Defines functions inlasloo

Documented in inlasloo

#' A function to run a spatial leave-one-out cross-validation in R using INLA.
#' 
#' This function will apply a spatial leave-one-out cross-validation (SLOO-CV) of one or several models running on INLA.
#' The function requires a dataframe that includes a response, coordinates (longitude, latidude). 
#' Covariates can be inluced as well in the dataframe. Furthermore, the user needs to provide a radius
#' around which points will be removed during the SLOO-CV process. The number of iterations needs to be provided as well. 
#' Also the user needs to provide INLA inputs, including: formula, family (and ntrials for Binomial), and mesh
#' In addition, one can provide further INLA specifications, such as int.strategy='eb'.
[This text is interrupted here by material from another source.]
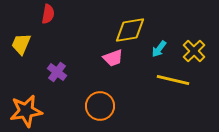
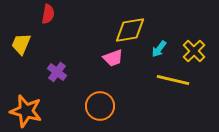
orange star: rotated 24 degrees clockwise
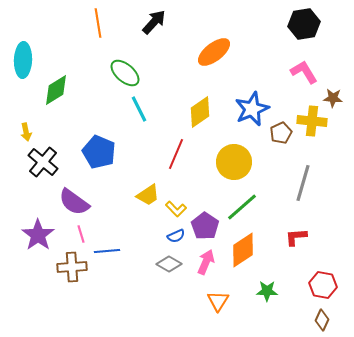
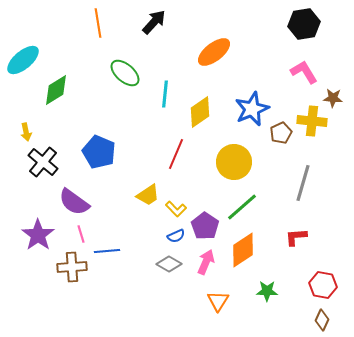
cyan ellipse: rotated 48 degrees clockwise
cyan line: moved 26 px right, 15 px up; rotated 32 degrees clockwise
#' SLOO-CV computes the root mean square error (rmse) with a tolerance for confidence interval defined by the user. 
#' In option, other scores can be computed, such as the mean absolute error, dawid-sebastiani or using square root of the data.
#' @param dataframe dataframe including the variables to be used 
#' @param long Character string giving the name of the longitude variable
#' @param lat Character string giving the name of the latitude variable
#' @param y Character string giving the names of the response
#' @param ss Numeric value giving the sample size to process (number of SLOO runs)
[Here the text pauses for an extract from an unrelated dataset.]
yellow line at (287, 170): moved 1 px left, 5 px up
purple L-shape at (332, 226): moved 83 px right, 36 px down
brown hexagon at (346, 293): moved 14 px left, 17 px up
#' @param rad Numeric value giving the radius for the spatial buffer around left-out point's location
#' @param modform Formula or list of Formula for the model or models, respectively in INLA format
#' @param family Character string or list of Character string giving the family or families, respectively of the response in INLA format 
#' @param mesh inla.mesh object, consisting in triangle mesh to be defined using INLA.
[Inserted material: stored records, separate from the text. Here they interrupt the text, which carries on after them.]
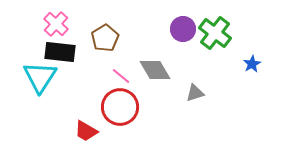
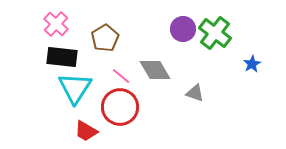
black rectangle: moved 2 px right, 5 px down
cyan triangle: moved 35 px right, 11 px down
gray triangle: rotated 36 degrees clockwise
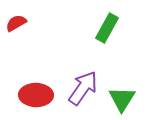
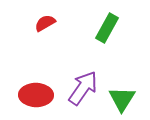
red semicircle: moved 29 px right
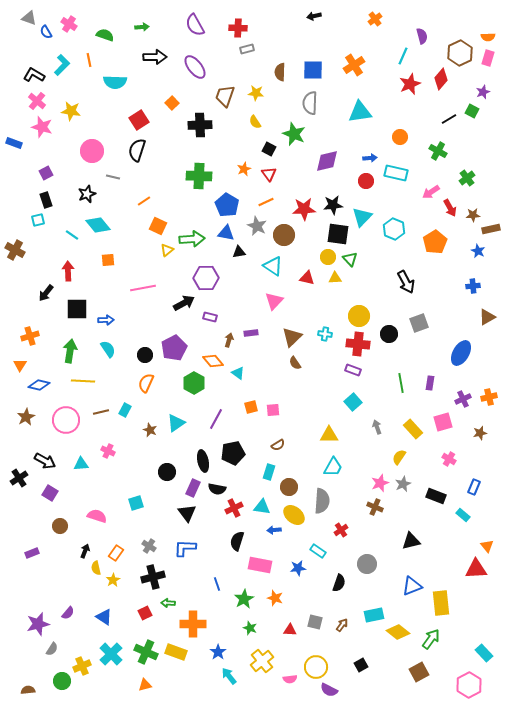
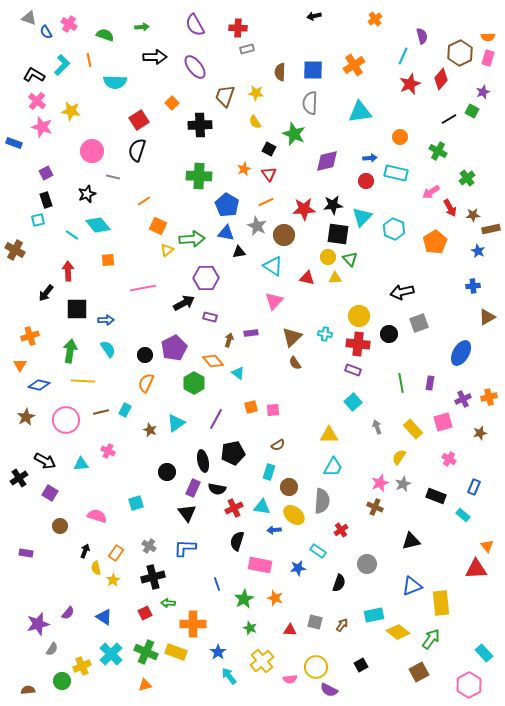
black arrow at (406, 282): moved 4 px left, 10 px down; rotated 105 degrees clockwise
purple rectangle at (32, 553): moved 6 px left; rotated 32 degrees clockwise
#' @param ntrials vector of positive integers c(1,2,...) setting the number of trials for a Binomial family
#' @param int.strategy Character string giving INLA integration strategy
#' @param alpha Numeric value (0,...,1) giving the threshold for computing confidence intervals (1-alpha) of rmse and mae estimation
#' @param mae If TRUE, compute the mean absolute error (mae) and the root mean square error (rmse). If FALSE, compute the rmse only.
#' @param ds If TRUE, compute the Dawid-Sebastiani score (ds). If FALSE, does not compute ds.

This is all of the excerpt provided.